Cell death following photodynamic therapy (PDT) with the photosensitizer Pc 4 involves the intrinsic pathway of apoptosis. To evaluate the importance of Bax in apoptosis after PDT, we compared the PDT responses of Bax-proficient (Bax+/−) and Bax knock-out (BaxKO) HCT116 human colon cancer cells. PDT induced a slow apoptotic process in HCT Bax+/− cells following a long delay in the activation of Bax and release of cytochrome c from mitochondria. Although cytochrome c was not released from mitochondria following PDT in BaxKO cells, an alternative mechanism of caspase-dependent apoptosis with extensive chromatin and DNA degradation was found in these cells. This alternative process was less efficient and slower than the normal apoptotic process observed in Bax+/− cells. Early events upon PDT, such as the loss of mitochondrial membrane potential, photodamage to Bcl-2, and activation of p38 MAP kinase, were observed in both HCT116 cell lines. In spite of differences in the efficiency and mode of apoptosis induced by PDT in the Bax+/− and BaxKO cells, they were found to be equally sensitive to killing by PDT, as determined by loss of clonogenicity. Thus, for Pc 4-PDT, the commitment to cell death occurs prior to and independent of Bax activation, but the process of cellular disassembly differs in Bax-expressing vs. non-expressing cells.

Apoptosis mechanisms related to the increased sensitivity of Jurkat T-cells vs A431 epidermoid cells to photodynamic therapy with the phthalocyanine Pc 4.

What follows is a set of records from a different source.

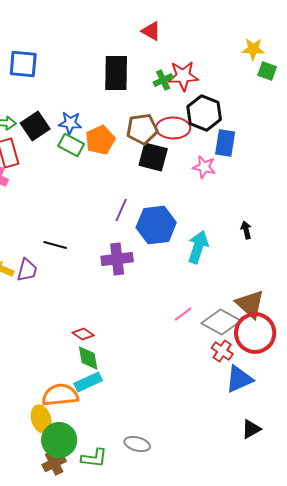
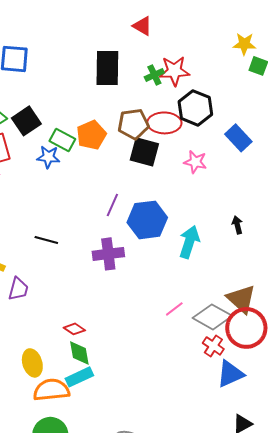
blue star: (70, 123) -> (48, 157), moved
blue rectangle: (225, 143) -> (238, 138), moved, turned -52
purple trapezoid: (27, 270) -> (18, 289), moved
yellow ellipse: (41, 419) -> (32, 363), moved

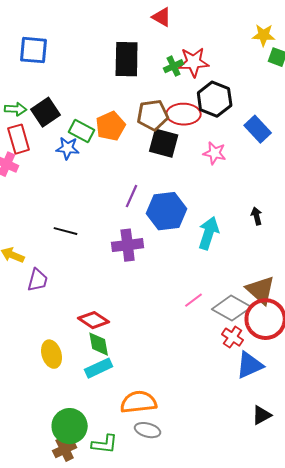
red diamond: (74, 329) -> (94, 320), size x1.4
orange semicircle: (51, 390) -> (139, 402), moved

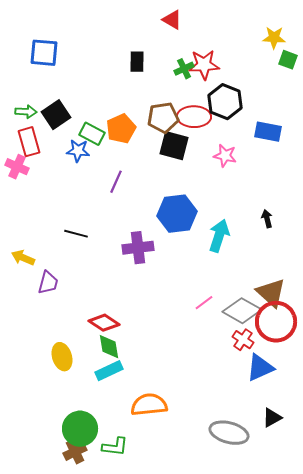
black rectangle: (127, 59) -> (137, 62), size x0.6
blue rectangle: (258, 129) -> (268, 132), turned -36
purple line: (132, 196) -> (116, 182), moved
gray ellipse: (148, 430) -> (229, 433), moved, size x1.5

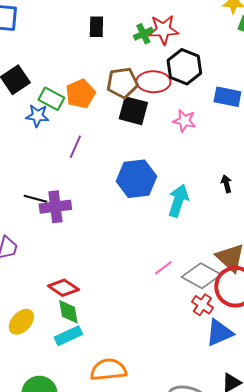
purple cross: (138, 248) -> (55, 207), moved
yellow ellipse: (62, 357) -> (21, 322), turned 60

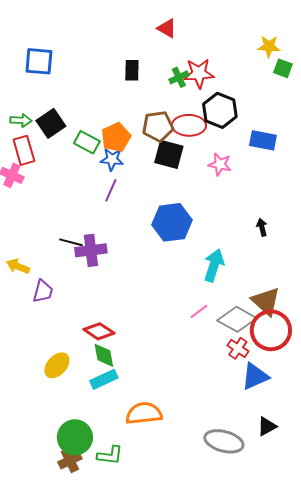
blue star: (37, 116) -> (112, 159), moved
cyan arrow: (178, 201) -> (214, 265), moved

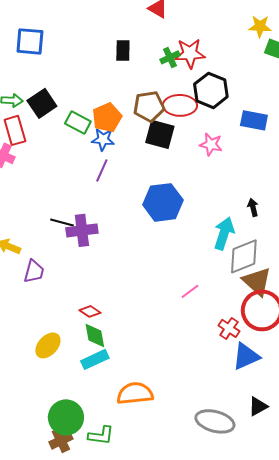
cyan arrow: (214, 265) -> (224, 233), moved
gray diamond: (237, 319) -> (244, 256), moved, turned -51
red diamond: (99, 331) -> (90, 311), size x0.7

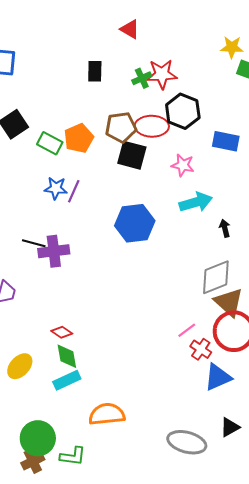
blue star: (103, 139) -> (56, 188), moved
cyan arrow: (224, 233) -> (196, 202), moved, turned 56
pink line: (190, 291) -> (187, 330), moved

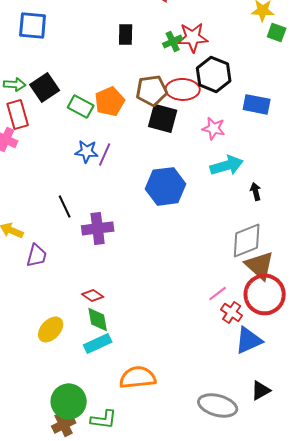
black line: (34, 243) -> (65, 206), turned 50
purple cross: (54, 251) -> (98, 228), moved

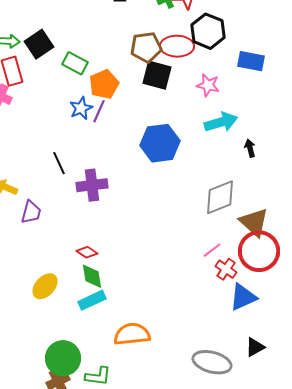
orange pentagon: (110, 101) -> (104, 84), moved
blue star: (87, 151) -> (81, 108), turned -30
gray diamond: (247, 240) -> (220, 197), moved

To examine the clinical applicability of Pc 4, a promising second‐generation photosensitizer, for the photodynamic treatment of lymphocyte‐mediated skin diseases, we studied the A431 and Jurkat cell lines, commonly used as surrogates for human keratinocyte‐derived carcinomas and lymphocytes, respectively. As revealed by ethyl acetate extraction and absorption spectrophotometry, uptake of Pc 4 into the two cell lines was linear with Pc 4 concentration and similar on a per cell basis but greater in Jurkat cells on a per mass basis. Flow cytometry showed that uptake was linear at low doses; variations in the dose–response for uptake measured by fluorescence supported differential aggregation of Pc 4 in the two cell types. As detected by confocal microscopy, Pc 4 localized to mitochondria and endoplasmic reticulum in both cell lines. Jurkat cells were much more sensitive to the lethal effects of phthalocyanine photodynamic therapy (Pc 4‐PDT) than were A431 cells, as measured by a tetrazolium dye reduction assay, and more readily underwent morphological apoptosis. In a search for molecular factors to explain the greater photosensitivity of Jurkat cells, the fate of important Bcl‐2 family members was monitored. Jurkat cells were more sensitive to the induction of immediate photodamage to Bcl‐2, but the difference was insufficient to account fully for their greater sensitivity. The antiapoptotic protein Mcl‐1 was extensively cleaved in a dose‐ and caspase‐dependent manner in Jurkat, but not in A431, cells exposed to Pc 4‐PDT. Thus, the greater killing by Pc 4‐PDT in Jurkat compared with A431 cells correlated with greater Bcl‐2 photodamage and more strongly to the more extensive Mcl‐1 degradation. Pc 4‐PDT may offer therapeutic advantages in targeting inflammatory cells over normal keratinocytes in the treatment of T‐cell‐mediated skin diseases, such as cutaneous lymphomas, dermatitis, lichenoid tissue reactions and psoriasis, and it will be instructive to evaluate the role of Bcl‐2 family proteins, especially Mcl‐1, in the therapeutic response.